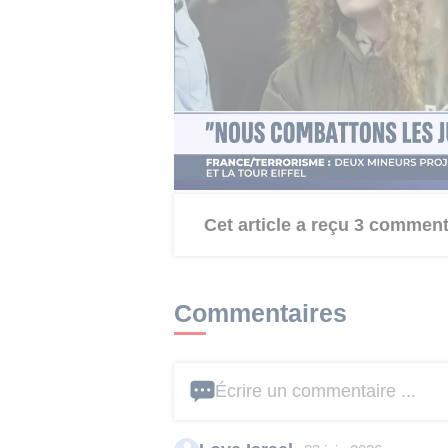
Cette affaire relance
les critiques
neutralité de ses contenus
et l’
contributeurs sur les sujets les p
l’encyclopédie fait l’objet de débat
notamment lorsqu’ils traitent du con
américaine ou d’autres questions 
Cet article a reçu 3 comment
Commentaires
Écrire un commentaire ...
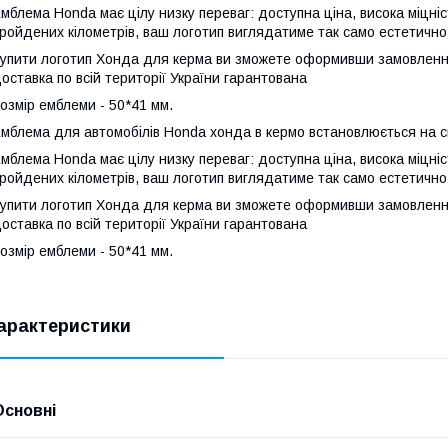
мблема Honda має цілу низку переваг: доступна ціна, висока міцність
ройдених кілометрів, ваш логотип виглядатиме так само естетично, 
упити логотип Хонда для керма ви зможете оформивши замовленн
оставка по всій території України гарантована
озмір емблеми - 50*41 мм.
мблема для автомобілів Honda хонда в кермо встановлюється на с
мблема Honda має цілу низку переваг: доступна ціна, висока міцність
ройдених кілометрів, ваш логотип виглядатиме так само естетично, 
упити логотип Хонда для керма ви зможете оформивши замовленн
оставка по всій території України гарантована
озмір емблеми - 50*41 мм.
арактеристики
Основні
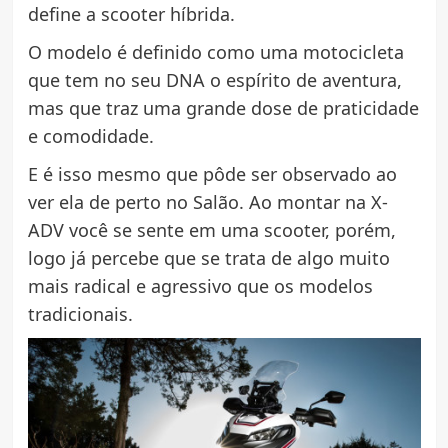
define a scooter híbrida.
O modelo é definido como uma motocicleta
que tem no seu DNA o espírito de aventura,
mas que traz uma grande dose de praticidade
e comodidade.
E é isso mesmo que pôde ser observado ao
ver ela de perto no Salão. Ao montar na X-
ADV você se sente em uma scooter, porém,
logo já percebe que se trata de algo muito
mais radical e agressivo que os modelos
tradicionais.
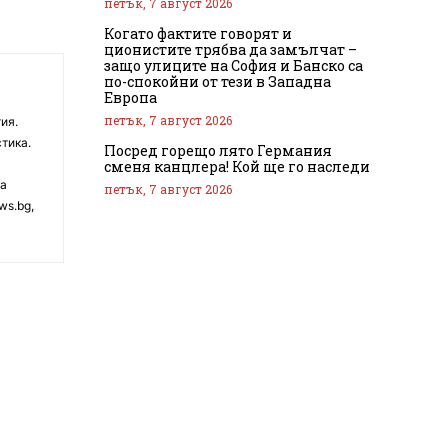
петък, 7 август 2026
Когато фактите говорят и
ционистите трябва да замълчат –
защо улиците на София и Банско са
по-спокойни от тези в Западна
Европа
петък, 7 август 2026
ия.
тика.
Посред горещо лято Германия
сменя канцлера! Кой ще го наследи
на
петък, 7 август 2026
ws.bg,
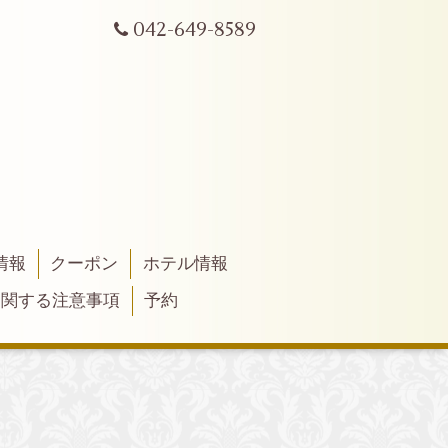
042-649-8589
情報
クーポン
ホテル情報
に関する注意事項
予約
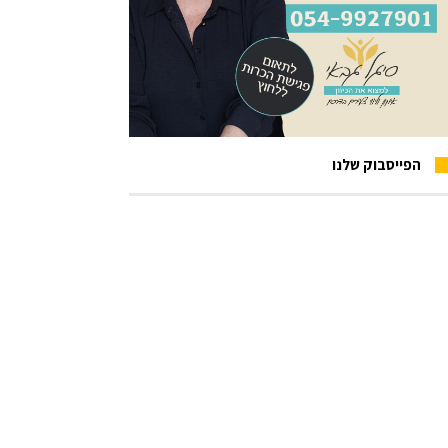
הפייסבוק שלנו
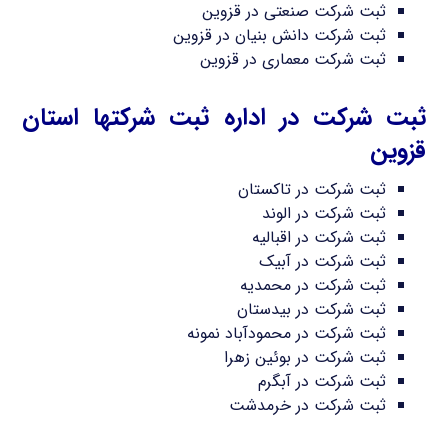
ثبت شرکت صنعتی در قزوین
ثبت شرکت دانش بنیان در قزوین
ثبت شرکت معماری در قزوین
ثبت شرکت در اداره ثبت شرکتها استان
قزوین
ثبت شرکت در تاکستان
ثبت شرکت در الوند
ثبت شرکت در اقبالیه
ثبت شرکت در آبیک
ثبت شرکت در محمدیه
ثبت شرکت در بیدستان
ثبت شرکت در محمودآباد نمونه
ثبت شرکت در بوئین زهرا
ثبت شرکت در آبگرم
ثبت شرکت در خرمدشت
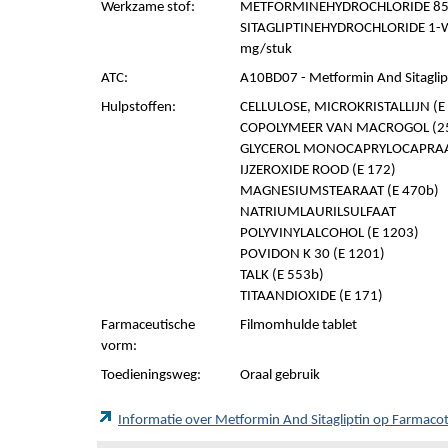
Werkzame stof:
METFORMINEHYDROCHLORIDE 850
SITAGLIPTINEHYDROCHLORIDE 1-W
mg/stuk
ATC:
A10BD07 - Metformin And Sitaglip
Hulpstoffen:
CELLULOSE, MICROKRISTALLIJN (E 
COPOLYMEER VAN MACROGOL (25,0
GLYCEROL MONOCAPRYLOCAPRAAT,
IJZEROXIDE ROOD (E 172)
MAGNESIUMSTEARAAT (E 470b)
NATRIUMLAURILSULFAAT
POLYVINYLALCOHOL (E 1203)
POVIDON K 30 (E 1201)
TALK (E 553b)
TITAANDIOXIDE (E 171)
Farmaceutische
Filmomhulde tablet
vorm:
Toedieningsweg:
Oraal gebruik
Informatie over Metformin And Sitagliptin op Farmac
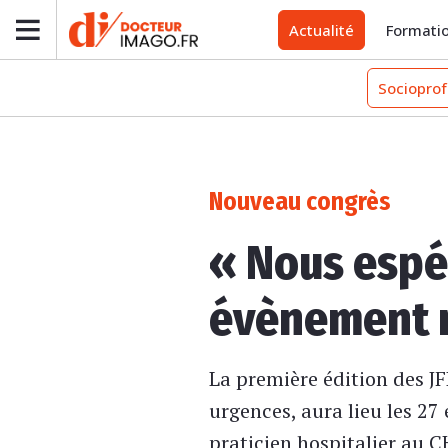
Actualité
Formati
Socioprof
Nouveau congrès
« Nous espé
évènement n
La première édition des J
urgences, aura lieu les 27
praticien hospitalier au C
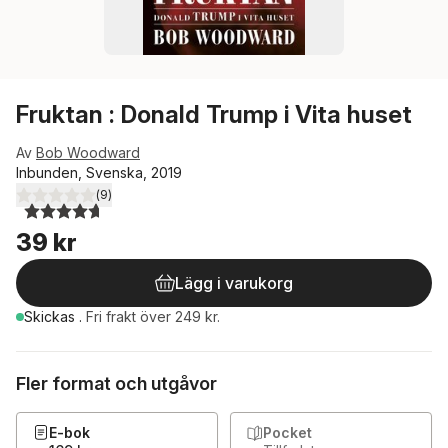
Fruktan : Donald Trump i Vita huset
Av
Bob Woodward
Inbunden, Svenska, 2019
(
9
)
4,7
utav 5 stjärnor. Totalt antal röster:
39 kr
Lägg i varukorg
Skickas
.
Fri frakt över 249 kr.
Fler format och utgåvor
E-bok
Pocket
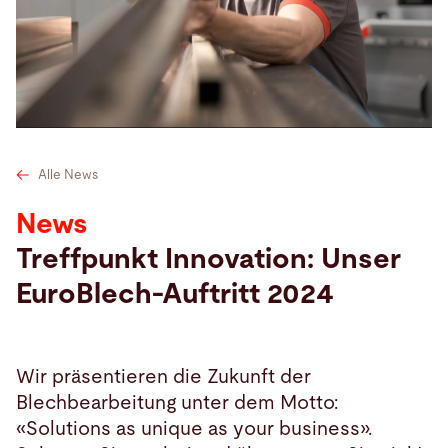
Suche
Deutschland · Deutsch
Kontakt
myBystronic
Alle News
News
Treffpunkt Innovation: Unser
EuroBlech-Auftritt 2024
Wir präsentieren die Zukunft der
Blechbearbeitung unter dem Motto:
«Solutions as unique as your business».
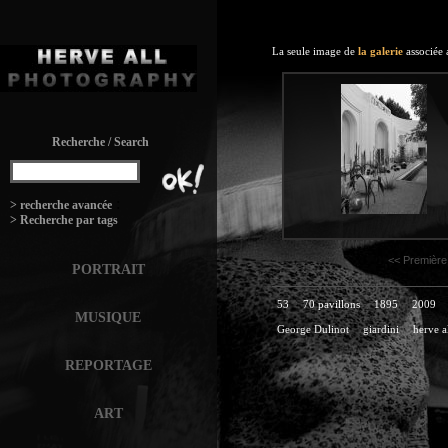
La seule image de
la galerie
associée 
Recherche / Search
:
> recherche avancée
> Recherche par tags
<< Première
PORTRAIT
53
70 pavillons
1895
2009
MUSIQUE
George Dulinot
giardini
herve a
REPORTAGE
ART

****

→ TASK INSTRUCTIONS
Would you give the material back exactly, minus the pictures?

→ ANSWER TO THIS EXERCISE
Cette affaire relance
les critiques
neutralité de ses contenus
et l’
contributeurs sur les sujets les p
l’encyclopédie fait l’objet de débat
notamment lorsqu’ils traitent du con
américaine ou d’autres questions 
Cet article a reçu 3 comment
Commentaires
Écrire un commentaire ...
мблема Honda має цілу низку переваг: доступна ціна, висока міцність
ройдених кілометрів, ваш логотип виглядатиме так само естетично, 
упити логотип Хонда для керма ви зможете оформивши замовленн
оставка по всій території України гарантована
озмір емблеми - 50*41 мм.
мблема для автомобілів Honda хонда в кермо встановлюється на с
мблема Honda має цілу низку переваг: доступна ціна, висока міцність
ройдених кілометрів, ваш логотип виглядатиме так само естетично, 
упити логотип Хонда для керма ви зможете оформивши замовленн
оставка по всій території України гарантована
озмір емблеми - 50*41 мм.
арактеристики
Основні
define a scooter híbrida.
O modelo é definido como uma motocicleta
que tem no seu DNA o espírito de aventura,
mas que traz uma grande dose de praticidade
e comodidade.
E é isso mesmo que pôde ser observado ao
ver ela de perto no Salão. Ao montar na X-
ADV você se sente em uma scooter, porém,
logo já percebe que se trata de algo muito
mais radical e agressivo que os modelos
tradicionais.
петък, 7 август 2026
Когато фактите говорят и
ционистите трябва да замълчат –
защо улиците на София и Банско са
по-спокойни от тези в Западна
Европа
петък, 7 август 2026
ия.
тика.
Посред горещо лято Германия
сменя канцлера! Кой ще го наследи
на
петък, 7 август 2026
ws.bg,
042-649-8589
情報
クーポン
ホテル情報
に関する注意事項
予約
הפייסבוק שלנו
ثبت شرکت صنعتی در قزوین
ثبت شرکت دانش بنیان در قزوین
ثبت شرکت معماری در قزوین
ثبت شرکت در اداره ثبت شرکتها استان
قزوین
ثبت شرکت در تاکستان
ثبت شرکت در الوند
ثبت شرکت در اقبالیه
ثبت شرکت در آبیک
ثبت شرکت در محمدیه
ثبت شرکت در بیدستان
ثبت شرکت در محمودآباد نمونه
ثبت شرکت در بوئین زهرا
ثبت شرکت در آبگرم
ثبت شرکت در خرمدشت
Werkzame stof:
METFORMINEHYDROCHLORIDE 850
SITAGLIPTINEHYDROCHLORIDE 1-W
mg/stuk
ATC:
A10BD07 - Metformin And Sitaglip
Hulpstoffen:
CELLULOSE, MICROKRISTALLIJN (E 
COPOLYMEER VAN MACROGOL (25,0
GLYCEROL MONOCAPRYLOCAPRAAT,
IJZEROXIDE ROOD (E 172)
MAGNESIUMSTEARAAT (E 470b)
NATRIUMLAURILSULFAAT
POLYVINYLALCOHOL (E 1203)
POVIDON K 30 (E 1201)
TALK (E 553b)
TITAANDIOXIDE (E 171)
Farmaceutische
Filmomhulde tablet
vorm:
Toedieningsweg:
Oraal gebruik
Informatie over Metformin And Sitagliptin op Farmac
Actualité
Formati
Socioprof
Nouveau congrès
« Nous espé
évènement n
La première édition des J
urgences, aura lieu les 27
praticien hospitalier au C
Fruktan : Donald Trump i Vita huset
Av
Bob Woodward
Inbunden, Svenska, 2019
(
9
)
4,7
utav 5 stjärnor. Totalt antal röster:
39 kr
Lägg i varukorg
Skickas
.
Fri frakt över 249 kr.
Fler format och utgåvor
E-bok
Pocket
Suche
Deutschland · Deutsch
Kontakt
myBystronic
Alle News
News
Treffpunkt Innovation: Unser
EuroBlech-Auftritt 2024
Wir präsentieren die Zukunft der
Blechbearbeitung unter dem Motto:
«Solutions as unique as your business».
La seule image de
la galerie
associée 
Recherche / Search
:
> recherche avancée
> Recherche par tags
<< Première
PORTRAIT
53
70 pavillons
1895
2009
MUSIQUE
George Dulinot
giardini
herve a
REPORTAGE
ART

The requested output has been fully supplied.